PLEASE NOTE: This document is subject to amendment. It is intended for descriptive and informational use only. DO NOT USE IT TO REGISTER FOR CLASSES. To register, please consult the University Time Schedules.
The Following "Special Courses" are for M. Div. students only:
629-60000-01/02 Special Course — Chicago Theological Seminary
629-63000-01/02 Special Course — Meadville Lombard Theol School
629-65000-01/02 Special Course — Catholic Theological Union
629-66000-01/02 Special Course — Lutheran Theological School
629-68000-01/02 Special Course — McCormick Theol. Seminary* An asterisk indicates that the course so designated may count toward the required “designated introductory courses” for M.A. students.
DVSC 42000 Divinity School: German Reading Exam
Staff: ARR
PQ: Open only to Divinity School students (to be held Monday, April 19 at 6:00 p.m.)
DVSC 45100 Reading Course: Special Topic
Staff: ARR
PQ: Petition with bibliography signed by instructor; enter section from faculty list.
DVSC 49900 Exam Preparation
Staff: ARR
PQ: Open only to Ph.D. students in quarter of qualifying exams. Department consent. Petition signed by Advisor.
DVSC 50300 Research: Divinity
Staff: ARR
PQ: Petition signed by instructor; enter section from faculty list.
DVSC 59900 Thesis Work: Divinity
Staff: ARR
PQ: Petition signed by instructor; enter section number from faculty list.

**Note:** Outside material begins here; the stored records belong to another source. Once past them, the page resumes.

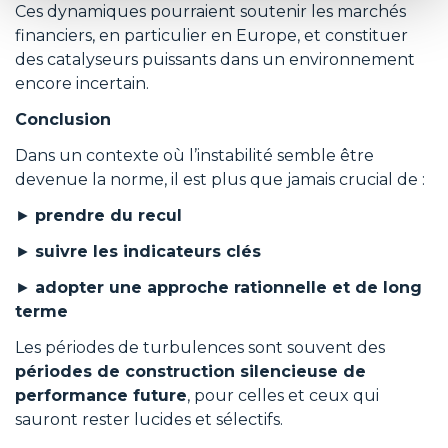
Ces dynamiques pourraient soutenir les marchés
financiers, en particulier en Europe, et constituer
des catalyseurs puissants dans un environnement
encore incertain.
Conclusion
Dans un contexte où l’instabilité semble être
devenue la norme, il est plus que jamais crucial de :
►
prendre du recul
►
suivre les indicateurs clés
►
adopter une approche rationnelle et de long
terme
Les périodes de turbulences sont souvent des
périodes de construction silencieuse de
performance future
, pour celles et ceux qui
sauront rester lucides et sélectifs.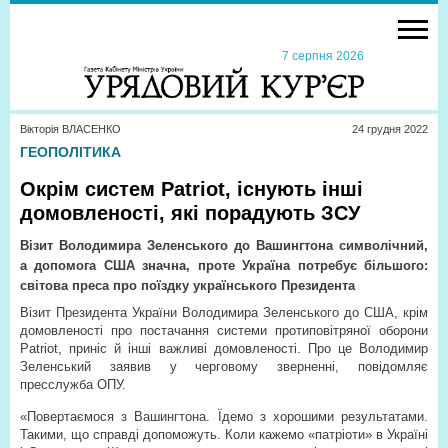
7 серпня 2026
Вікторія ВЛАСЕНКО
24 грудня 2022
ГЕОПОЛІТИКА
Окрім систем Patriot, існують інші
домовленості, які порадують ЗСУ
Візит Володимира Зеленського до Вашингтона символічний,
а допомога США значна, проте Україна потребує більшого:
світова преса про поїздку українського Президента
Візит Президента України Володимира Зеленського до США, крім
домовленості про постачання системи протиповітряної оборони
Patriot, приніс й інші важливі домовленості. Про це Володимир
Зеленський заявив у черговому зверненні, повідомляє
пресслужба ОПУ.
«Повертаємося з Вашингтона. Їдемо з хорошими результатами.
Такими, що справді допоможуть. Коли кажемо «патріоти» в Україні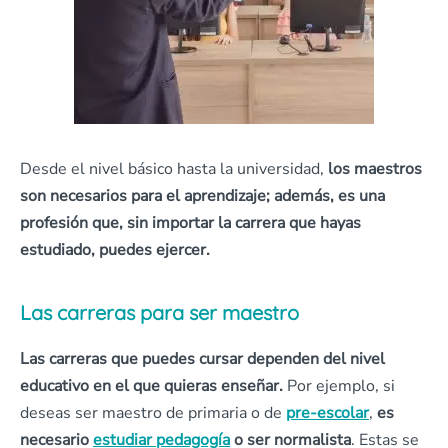
Desde el nivel básico hasta la universidad,
los maestros
son necesarios para el aprendizaje; además, es una
profesión que, sin importar la carrera que hayas
estudiado, puedes ejercer.
Las carreras para ser maestro
Las carreras que puedes cursar dependen del nivel
educativo en el que quieras enseñar.
Por ejemplo, si
deseas ser maestro de primaria o de
pre-escolar
,
es
necesario
estudiar pedagogía
o ser normalista
. Estas se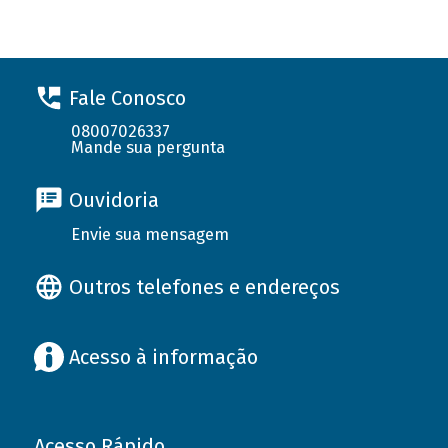
Fale Conosco
08007026337
Mande sua pergunta
Ouvidoria
Envie sua mensagem
Outros telefones e endereços
Acesso à informação
Acesso Rápido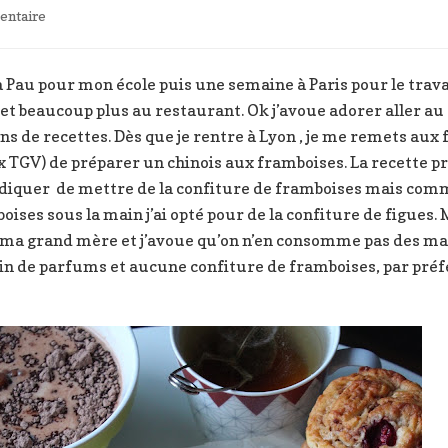
sur
ntaire
Brioche
rolls
aux
au pour mon école puis une semaine à Paris pour le travail
framboises
et beaucoup plus au restaurant. Ok j’avoue adorer aller au
 moins de recettes. Dès que je rentre à Lyon , je me remets a
 TGV) de préparer un chinois aux framboises. La recette p
 indiquer de mettre de la confiture de framboises mais com
oises sous la main j’ai opté pour de la confiture de figues.
a grand mère et j’avoue qu’on n’en consomme pas des masses
Plein de parfums et aucune confiture de framboises, par préfé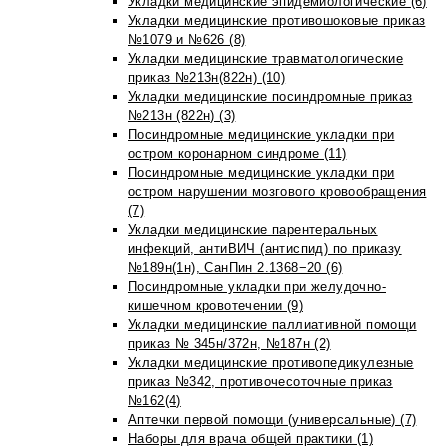
Укладки медицинские эпидемиологические (6)
Укладки медицинские противошоковые приказ
№1079 и №626 (8)
Укладки медицинские травматологические
приказ №213н(822н) (10)
Укладки медицинские посиндромные приказ
№213н (822н) (3)
Посиндромные медицинские укладки при
остром коронарном синдроме (11)
Посиндромные медицинские укладки при
остром нарушении мозгового кровообращения
(7)
Укладки медицинские парентеральных
инфекций, антиВИЧ (антиспид) по приказу
№189н(1н), СанПин 2.1368−20 (6)
Посиндромные укладки при желудочно-
кишечном кровотечении (9)
Укладки медицинские паллиативной помощи
приказ № 345н/372н, №187н (2)
Укладки медицинские противопедикулезные
приказ №342, противочесоточные приказ
№162(4)
Аптечки первой помощи (универсальные) (7)
Наборы для врача общей практики (1)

BIBL 32700 Law in Biblical Literature
Chavel, Simeon
T/Th 11:30-12:50 S106
PQ: First year of Biblical Hebrew
BIBL 44800 Words of the Wise: Proverbs and Qohelet
Chavel, Simeon
T/Th 4:00-5:20 S200
PQ: First year Biblical Hebrew.
BIBL 45800 The Three Letters of John
Klauck, Hans-Josef
M/W 9:00-11:00 S208
The Gospel of John tends to overshadow somewhat the three letters of John also found in the canon of the New Testament. They deserve to be read on their own right; when we do this, we may get additional glimpses of a project that might be called Johannine theology. The two brief letters 2 John and 3 John give us some insight into the situation of the community where these writings were produced. They are also highly interesting for the use they make of Greek epistolography. The longer first letter looks more like a theological meditation of major themes of the Gospel tradition like light and darkness or truth and lie. However, it also reflects a bitter schism in the community, provoked by issues of Christology.
PQ: No Greek required. A special Greek reading section will be offered M/W 10:20-11:00).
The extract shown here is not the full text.